[REQUIRED WORK]
Each line from the one that contains "BA.5, XBB.1.5). A obra discute o" to the end of the entries must be copied word for word, and only those lines.

————————

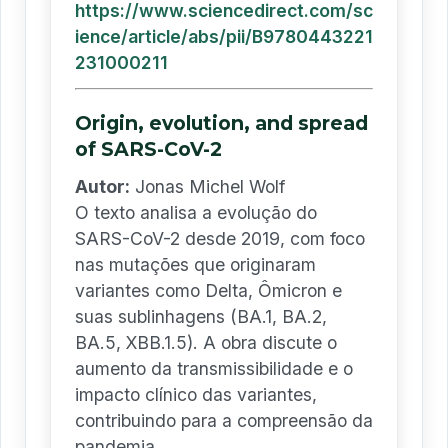
https://www.sciencedirect.com/sc
ience/article/abs/pii/B9780443221
231000211
Origin, evolution, and spread
of SARS-CoV-2
Autor:
Jonas Michel Wolf
O texto analisa a evolução do
SARS-CoV-2 desde 2019, com foco
nas mutações que originaram
variantes como Delta, Ômicron e
suas sublinhagens (BA.1, BA.2,
BA.5, XBB.1.5). A obra discute o
aumento da transmissibilidade e o
impacto clínico das variantes,
contribuindo para a compreensão da
pandemia.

————————

[TASK ANSWER]
BA.5, XBB.1.5). A obra discute o
aumento da transmissibilidade e o
impacto clínico das variantes,
contribuindo para a compreensão da
pandemia.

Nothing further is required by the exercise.